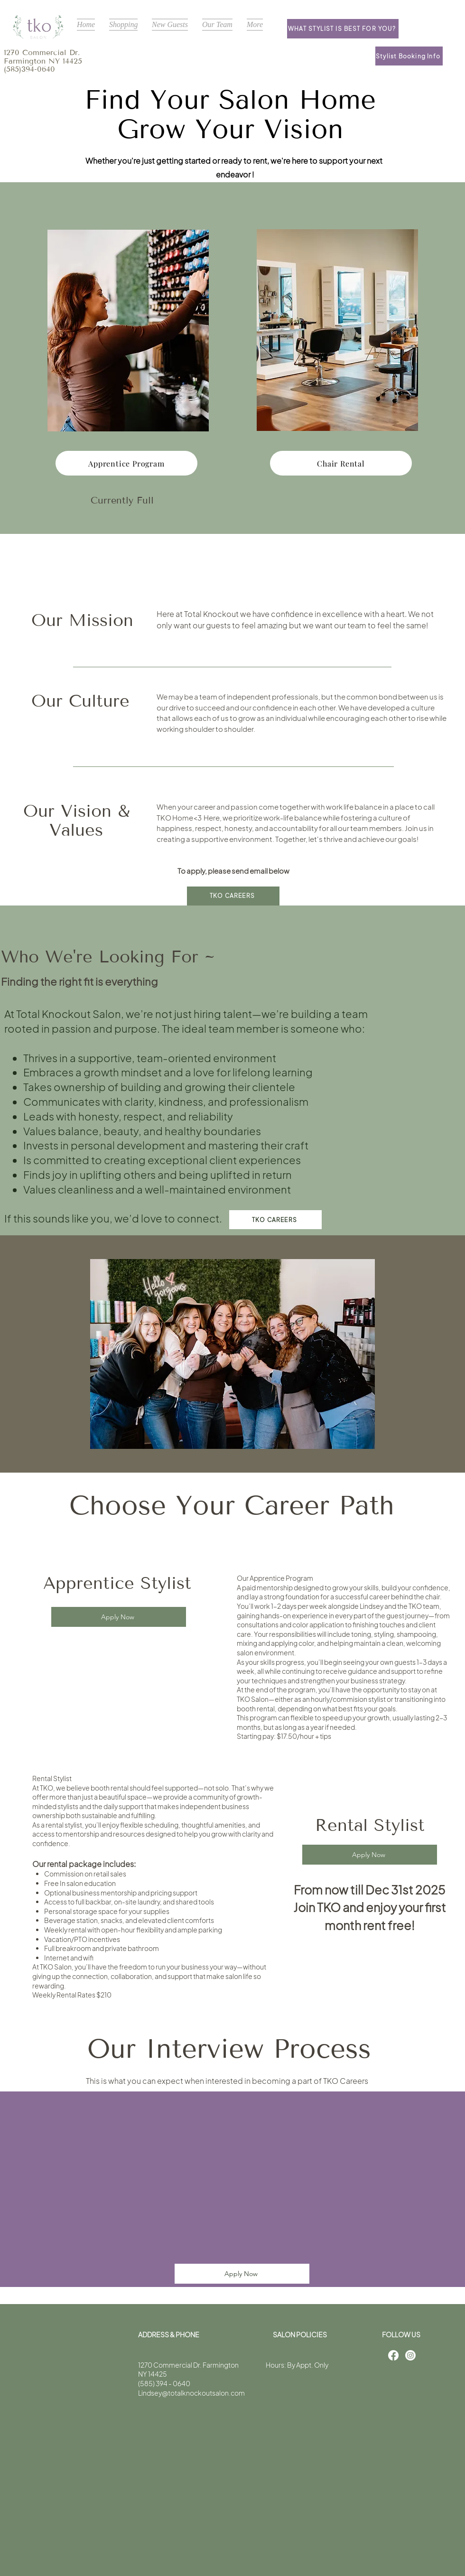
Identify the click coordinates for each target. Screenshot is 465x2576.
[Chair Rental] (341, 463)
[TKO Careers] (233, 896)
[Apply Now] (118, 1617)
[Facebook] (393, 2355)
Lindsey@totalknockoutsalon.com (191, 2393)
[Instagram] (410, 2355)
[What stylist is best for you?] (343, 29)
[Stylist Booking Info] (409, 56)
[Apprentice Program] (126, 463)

##########

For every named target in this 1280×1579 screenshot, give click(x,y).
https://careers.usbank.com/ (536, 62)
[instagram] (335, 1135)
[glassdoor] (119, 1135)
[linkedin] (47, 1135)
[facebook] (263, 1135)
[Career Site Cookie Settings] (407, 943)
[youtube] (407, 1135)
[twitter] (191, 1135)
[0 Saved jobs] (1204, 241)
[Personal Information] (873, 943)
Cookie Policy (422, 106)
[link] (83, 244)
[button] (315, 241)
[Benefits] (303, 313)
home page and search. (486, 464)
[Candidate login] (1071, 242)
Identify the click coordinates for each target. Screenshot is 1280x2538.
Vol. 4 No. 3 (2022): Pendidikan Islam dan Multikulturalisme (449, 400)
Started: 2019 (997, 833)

##########

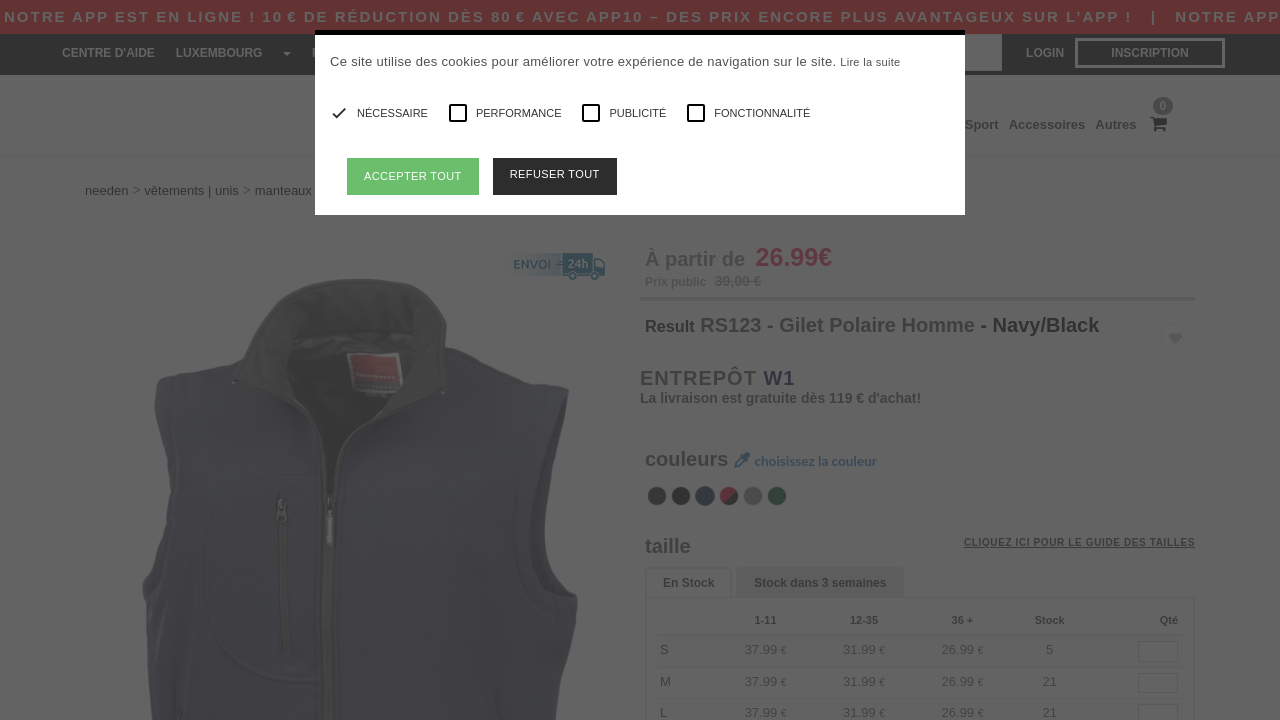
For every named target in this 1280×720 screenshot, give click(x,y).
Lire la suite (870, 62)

##########

▶ [YOUR TASK]:
Transcribe the records above exactly, beginning at the line that contains "[button] (315, 241)" and ending with the line that contains "Started: 2019 (997, 833)", both included, and nothing else.

▶ [SOLUTION TO THE EXERCISE]:
[button] (315, 241)
[Benefits] (303, 313)
home page and search. (486, 464)
[Candidate login] (1071, 242)
Identify the click coordinates for each target. Screenshot is 1280x2538.
Vol. 4 No. 3 (2022): Pendidikan Islam dan Multikulturalisme (449, 400)
Started: 2019 (997, 833)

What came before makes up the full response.